Structure-function and structure-inhibition relationships in the CDK family


Session type:

Martin Noble

University of Oxford, UK


Structure-function and structure-inhibition relationships in the CDK family

Human protein kinases frequently exist in gene families that provide a remarkable robustness to signalling networks by virtue of their ability to functionally complement each other when the activity of one family member is selectively knocked down by chemical or genetic intervention. This presents a particular challenge to target selection and inhibitor design where low molecular weight chemical entities are the chosen route to interfering with kinase activity for therapeutic purposes.

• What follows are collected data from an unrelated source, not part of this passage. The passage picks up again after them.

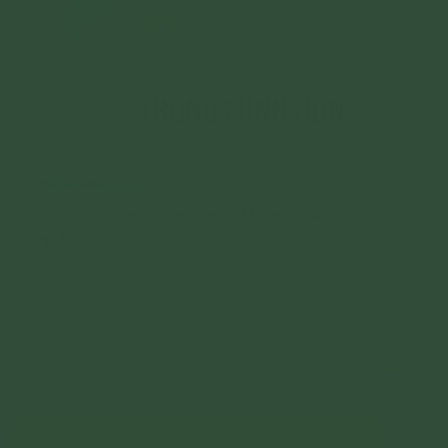
6 cách để thông minh hơn: Mang lại kết quả tốt
đẹp trong công việc
Làm thế nào để trở nên thông minh hơn? Bài viết này sẽ
cung cấp 6 phương pháp giúp bạn rèn luyện trí thông minh
và tư duy nhạy bén trong công việc và cuộc sống.
Chi tiết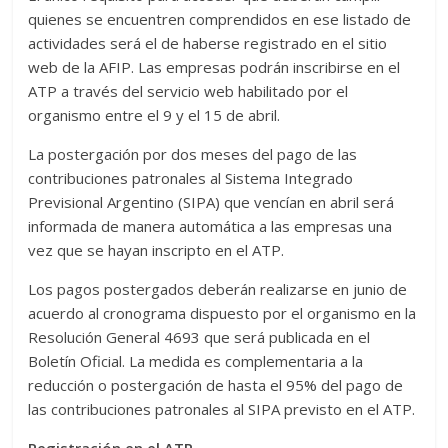
quienes se encuentren comprendidos en ese listado de
actividades será el de haberse registrado en el sitio
web de la AFIP. Las empresas podrán inscribirse en el
ATP a través del servicio web habilitado por el
organismo entre el 9 y el 15 de abril.
La postergación por dos meses del pago de las
contribuciones patronales al Sistema Integrado
Previsional Argentino (SIPA) que vencían en abril será
informada de manera automática a las empresas una
vez que se hayan inscripto en el ATP.
Los pagos postergados deberán realizarse en junio de
acuerdo al cronograma dispuesto por el organismo en la
Resolución General 4693 que será publicada en el
Boletín Oficial. La medida es complementaria a la
reducción o postergación de hasta el 95% del pago de
las contribuciones patronales al SIPA previsto en el ATP.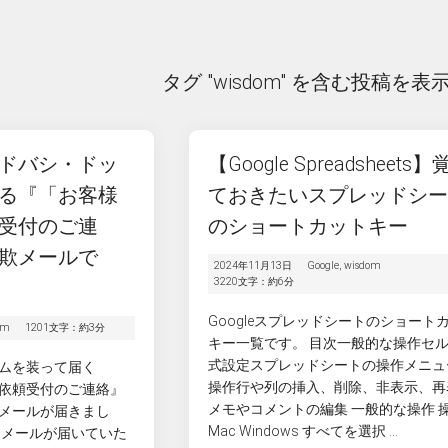
タグ "wisdom" を含む投稿を表
ドバシ・ドッ
【Google Spreadsheets
る『「お客様
ておきたいスプレッドシ
受付のご連
のショートカットキー
欺メールで
2024年11月13日
Google
,
wisdom
3220文字：約6分
Googleスプレッドシートのショート
om
1201文字：約3分
キー一覧です。 目次一般的な操作セ
式設定スプレッドシートの操作メニュ
ムを装って届く
操作行や列の挿入、削除、非表示、再
依頼受付のご連絡』
メモやコメントの編集 一般的な操作 
メールが届きまし
Mac Windows すべてを選択 ...
じメールが届いていた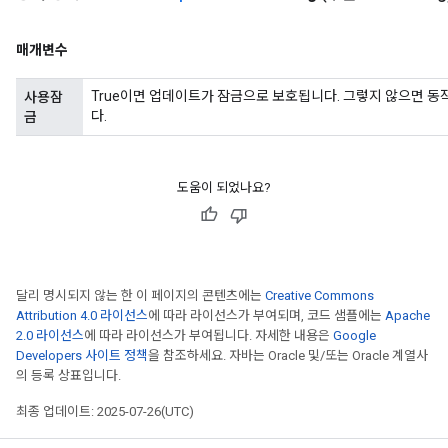
매개변수
True이면 업데이트가 잠금으로 보호됩니다. 그렇지 않으면 동
사용잠
다.
금
도움이 되었나요?
달리 명시되지 않는 한 이 페이지의 콘텐츠에는
Creative Commons
Attribution 4.0 라이선스
에 따라 라이선스가 부여되며, 코드 샘플에는
Apache
2.0 라이선스
에 따라 라이선스가 부여됩니다. 자세한 내용은
Google
Developers 사이트 정책
을 참조하세요. 자바는 Oracle 및/또는 Oracle 계열사
의 등록 상표입니다.
최종 업데이트: 2025-07-26(UTC)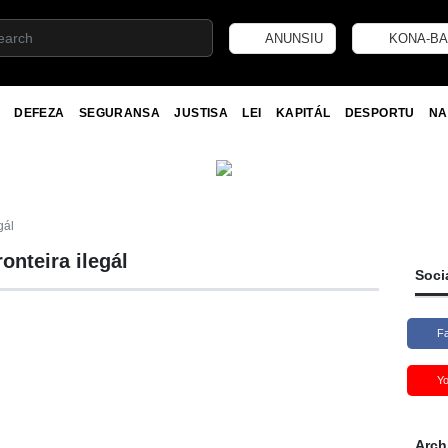
ANUNSIU
KONA-BA
DEFEZA
SEGURANSA
JUSTISA
LEI
KAPITÁL
DESPORTU
NA
gál
onteira ilegál
Soci
F
Y
Arch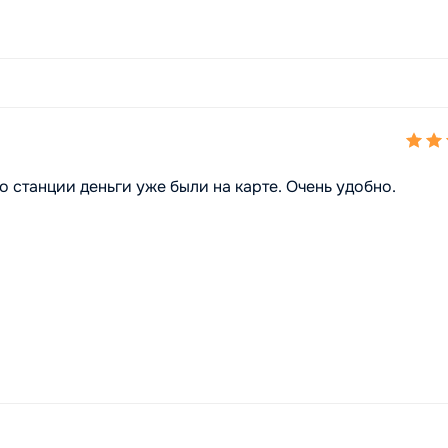
о станции деньги уже были на карте. Очень удобно.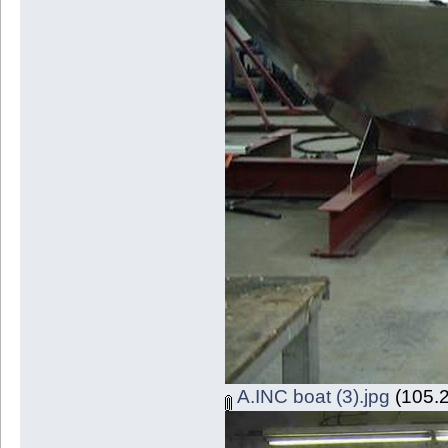
A.INC boat (3).jpg
(105.2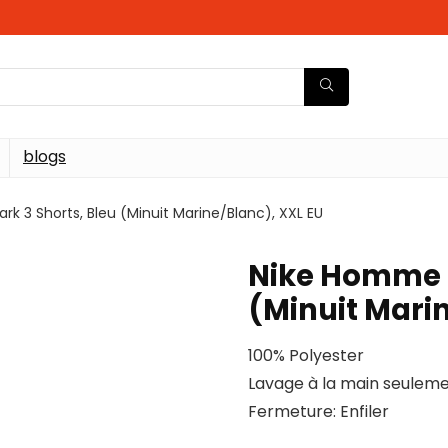
blogs
k 3 Shorts, Bleu (Minuit Marine/Blanc), XXL EU
Nike Homme P
(Minuit Mari
100% Polyester
Lavage à la main seulem
Fermeture: Enfiler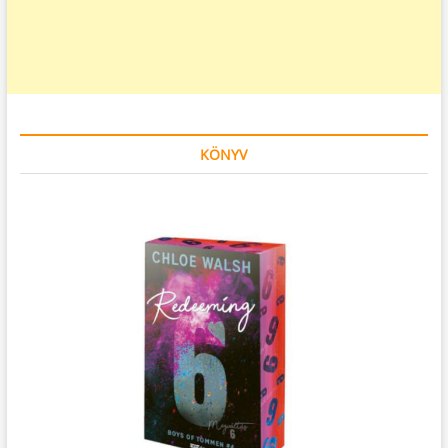
KÖNYV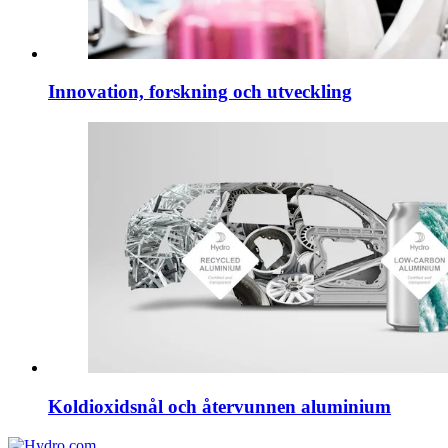
Innovation, forskning och utveckling
Koldioxidsnål och återvunnen aluminium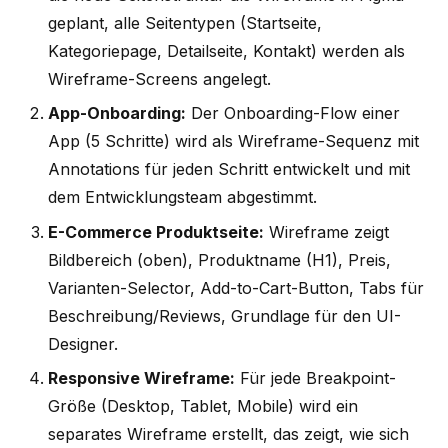
geplant, alle Seitentypen (Startseite,
Kategoriepage, Detailseite, Kontakt) werden als
Wireframe-Screens angelegt.
App-Onboarding:
Der Onboarding-Flow einer
App (5 Schritte) wird als Wireframe-Sequenz mit
Annotations für jeden Schritt entwickelt und mit
dem Entwicklungsteam abgestimmt.
E-Commerce Produktseite:
Wireframe zeigt
Bildbereich (oben), Produktname (H1), Preis,
Varianten-Selector, Add-to-Cart-Button, Tabs für
Beschreibung/Reviews, Grundlage für den UI-
Designer.
Responsive Wireframe:
Für jede Breakpoint-
Größe (Desktop, Tablet, Mobile) wird ein
separates Wireframe erstellt, das zeigt, wie sich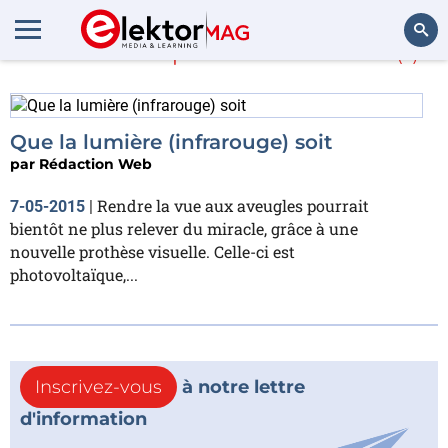
En savoir plus sur
visuel
(1)
Rechercher
Que la lumière (infrarouge) soit
par
Rédaction Web
Rendre la vue aux aveugles pourrait
7-05-2015
|
bientôt ne plus relever du miracle, grâce à une
nouvelle prothèse visuelle. Celle-ci est
photovoltaïque,...
Inscrivez-vous
à notre lettre
d'information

A comprehensive understanding of the structures available to different family members might contribute to an ability to target an appropriate subset of a particular gene family, and hence help to address this challenge. Similarly, a clear picture of how selectivity is dependent on the “inner shell” of amino acids that surround the inhibitor binding site, as compared to the outer shells of amino acids that provide long range conformational and electrostatic effects, can contribute to both target selection and inhibitor design. I will describe recent work looking at structures of the CDK family, with a view to understanding the structural variability within this important gene family. I will also describe the results of a mutagenesis strategy that has stepwise converted the inner shell of amino acids of CDK2 to the active site composition of CDK7, assessing at each step the extent to which an inhibitor’s eye view of the active site has changed accordingly.